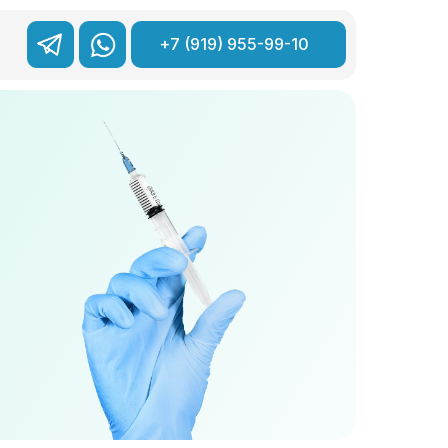
+7 (919) 955-99-10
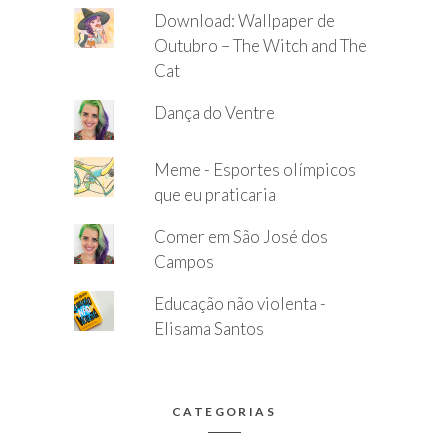
Download: Wallpaper de
Outubro – The Witch and The
Cat
Dança do Ventre
Meme - Esportes olímpicos
que eu praticaria
Comer em São José dos
Campos
Educação não violenta -
Elisama Santos
CATEGORIAS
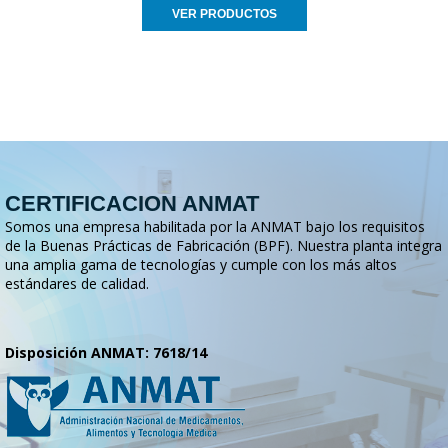
VER PRODUCTOS
CERTIFICACION ANMAT
Somos una empresa habilitada por la ANMAT bajo los requisitos
de la Buenas Prácticas de Fabricación (BPF). Nuestra planta integra
una amplia gama de tecnologías y cumple con los más altos
estándares de calidad.
Disposición ANMAT: 7618/14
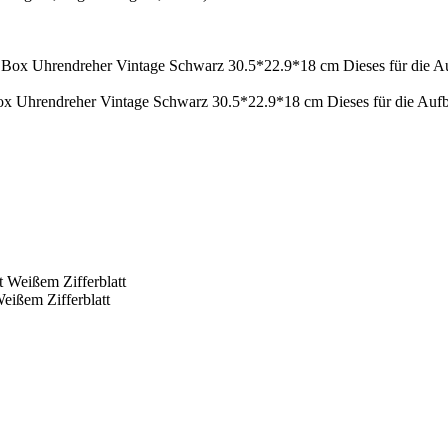
 Uhrendreher Vintage Schwarz 30.5*22.9*18 cm Dieses für die Aufb
ßem Zifferblatt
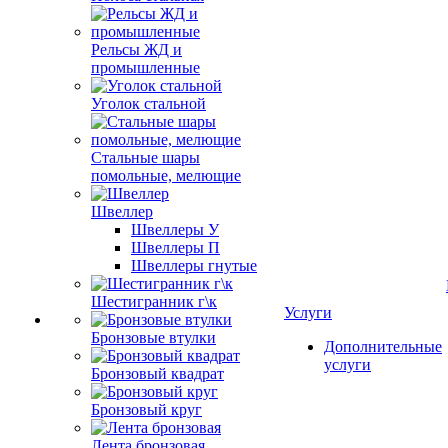
Рельсы ЖД и
промышленные
Уголок стальной
Стальные шары
помольные, мелющие
Швеллер
Швеллеры У
Швеллеры П
Швеллеры гнутые
Шестигранник г\к
Услуги
Бронзовые втулки
Дополнительные
услуги
Бронзовый квадрат
Бронзовый круг
Лента бронзовая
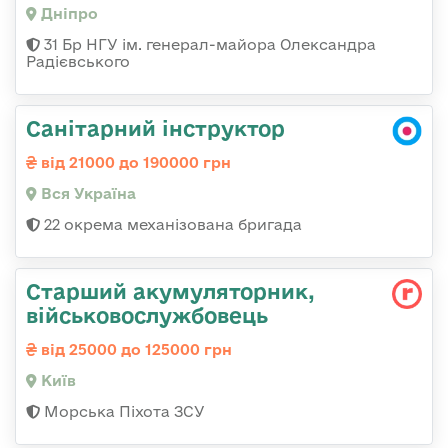
Дніпро
31 Бр НГУ ім. генерал-майора Олександра
Радієвського
Санітарний інструктор
від 21000 до 190000 грн
Вся Україна
22 окрема механізована бригада
Старший акумуляторник,
військовослужбовець
від 25000 до 125000 грн
Київ
Морська Піхота ЗСУ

### Your instructions
An exact copy of every line above, minus the pictures, is the required output.

### Exercise output
+7 (919) 955-99-10
Download: Wallpaper de
Outubro – The Witch and The
Cat
Dança do Ventre
Meme - Esportes olímpicos
que eu praticaria
Comer em São José dos
Campos
Educação não violenta -
Elisama Santos
CATEGORIAS
VER PRODUCTOS
CERTIFICACION ANMAT
Somos una empresa habilitada por la ANMAT bajo los requisitos
de la Buenas Prácticas de Fabricación (BPF). Nuestra planta integra
una amplia gama de tecnologías y cumple con los más altos
estándares de calidad.
Disposición ANMAT: 7618/14
 Uhrendreher Vintage Schwarz 30.5*22.9*18 cm Dieses für die Aufb
ßem Zifferblatt
Рельсы ЖД и
промышленные
Уголок стальной
Стальные шары
помольные, мелющие
Швеллер
Швеллеры У
Швеллеры П
Швеллеры гнутые
Шестигранник г\к
Услуги
Бронзовые втулки
Дополнительные
услуги
Бронзовый квадрат
Бронзовый круг
Лента бронзовая
Дніпро
31 Бр НГУ ім. генерал-майора Олександра
Радієвського
Санітарний інструктор
від 21000 до 190000 грн
Вся Україна
22 окрема механізована бригада
Старший акумуляторник,
військовослужбовець
від 25000 до 125000 грн
Київ
Морська Піхота ЗСУ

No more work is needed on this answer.